* Work task:
For the material below, output exactly the span from the line with "hundert Meter entfernt am" to the line with "colonies qui prennent", including both, and nothing besides.

* Exercise data:
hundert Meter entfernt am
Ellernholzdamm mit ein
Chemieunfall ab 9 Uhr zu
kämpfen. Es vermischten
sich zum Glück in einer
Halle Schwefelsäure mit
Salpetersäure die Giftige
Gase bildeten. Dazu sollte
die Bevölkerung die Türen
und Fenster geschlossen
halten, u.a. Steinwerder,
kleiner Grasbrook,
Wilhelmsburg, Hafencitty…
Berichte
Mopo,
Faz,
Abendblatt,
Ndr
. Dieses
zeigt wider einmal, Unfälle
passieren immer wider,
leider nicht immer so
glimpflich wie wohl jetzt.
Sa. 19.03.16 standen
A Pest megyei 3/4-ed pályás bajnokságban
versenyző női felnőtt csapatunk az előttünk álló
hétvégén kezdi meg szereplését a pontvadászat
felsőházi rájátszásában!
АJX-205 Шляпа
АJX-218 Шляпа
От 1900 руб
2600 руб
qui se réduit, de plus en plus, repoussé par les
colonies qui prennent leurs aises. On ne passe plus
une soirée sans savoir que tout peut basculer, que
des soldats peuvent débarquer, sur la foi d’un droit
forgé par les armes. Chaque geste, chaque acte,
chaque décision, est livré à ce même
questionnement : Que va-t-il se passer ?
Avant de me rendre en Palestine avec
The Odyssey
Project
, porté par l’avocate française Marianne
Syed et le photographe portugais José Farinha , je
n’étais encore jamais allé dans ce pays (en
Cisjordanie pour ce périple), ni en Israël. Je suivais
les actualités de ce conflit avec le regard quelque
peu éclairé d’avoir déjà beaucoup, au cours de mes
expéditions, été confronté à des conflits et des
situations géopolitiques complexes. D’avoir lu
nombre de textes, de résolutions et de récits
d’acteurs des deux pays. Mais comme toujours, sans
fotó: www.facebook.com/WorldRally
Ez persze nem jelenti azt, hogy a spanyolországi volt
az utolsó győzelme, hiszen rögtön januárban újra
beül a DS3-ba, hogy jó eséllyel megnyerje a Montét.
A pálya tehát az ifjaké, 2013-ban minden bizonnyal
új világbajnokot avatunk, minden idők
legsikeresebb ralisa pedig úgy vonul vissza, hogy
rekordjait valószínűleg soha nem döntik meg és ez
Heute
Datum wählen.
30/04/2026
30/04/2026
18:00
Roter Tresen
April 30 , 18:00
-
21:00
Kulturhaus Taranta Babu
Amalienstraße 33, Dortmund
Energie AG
--
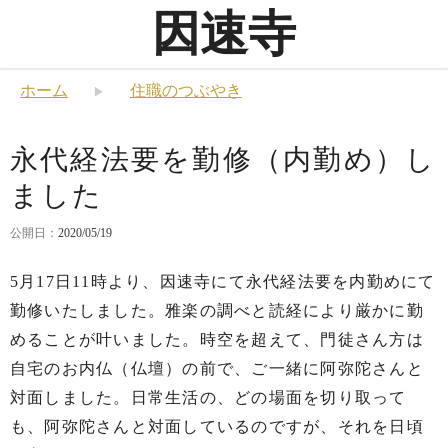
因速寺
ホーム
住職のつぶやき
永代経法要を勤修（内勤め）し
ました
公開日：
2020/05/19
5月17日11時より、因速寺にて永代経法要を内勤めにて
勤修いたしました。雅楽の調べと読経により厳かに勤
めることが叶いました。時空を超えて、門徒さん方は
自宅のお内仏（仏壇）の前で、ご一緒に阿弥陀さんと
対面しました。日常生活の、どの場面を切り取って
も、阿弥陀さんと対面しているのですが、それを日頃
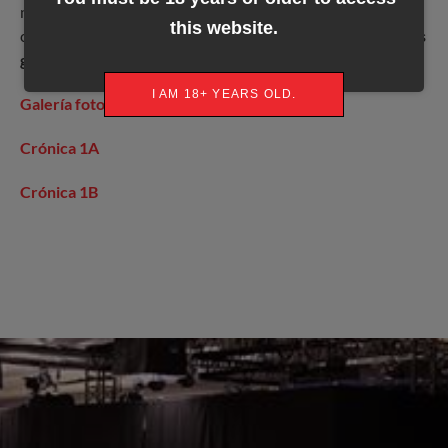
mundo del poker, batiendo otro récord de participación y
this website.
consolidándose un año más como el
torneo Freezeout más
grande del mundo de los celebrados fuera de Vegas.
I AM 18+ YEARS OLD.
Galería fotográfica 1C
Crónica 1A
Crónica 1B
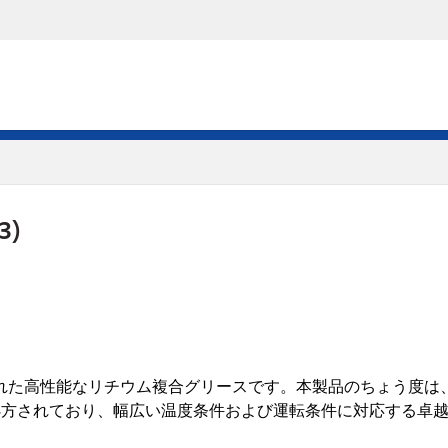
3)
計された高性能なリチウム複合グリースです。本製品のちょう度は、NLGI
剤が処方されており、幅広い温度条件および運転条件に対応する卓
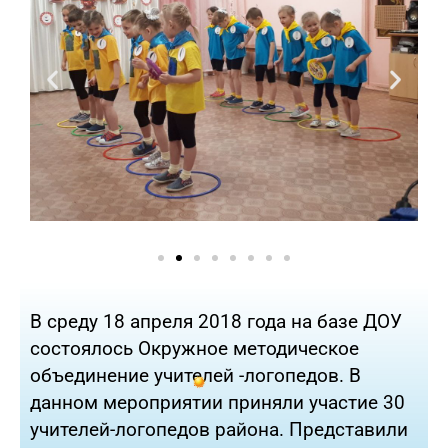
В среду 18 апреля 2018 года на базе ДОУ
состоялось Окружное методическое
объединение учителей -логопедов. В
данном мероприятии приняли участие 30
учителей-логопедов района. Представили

* Expected output:
hundert Meter entfernt am
Ellernholzdamm mit ein
Chemieunfall ab 9 Uhr zu
kämpfen. Es vermischten
sich zum Glück in einer
Halle Schwefelsäure mit
Salpetersäure die Giftige
Gase bildeten. Dazu sollte
die Bevölkerung die Türen
und Fenster geschlossen
halten, u.a. Steinwerder,
kleiner Grasbrook,
Wilhelmsburg, Hafencitty…
Berichte
Mopo,
Faz,
Abendblatt,
Ndr
. Dieses
zeigt wider einmal, Unfälle
passieren immer wider,
leider nicht immer so
glimpflich wie wohl jetzt.
Sa. 19.03.16 standen
A Pest megyei 3/4-ed pályás bajnokságban
versenyző női felnőtt csapatunk az előttünk álló
hétvégén kezdi meg szereplését a pontvadászat
felsőházi rájátszásában!
АJX-205 Шляпа
АJX-218 Шляпа
От 1900 руб
2600 руб
qui se réduit, de plus en plus, repoussé par les
colonies qui prennent leurs aises. On ne passe plus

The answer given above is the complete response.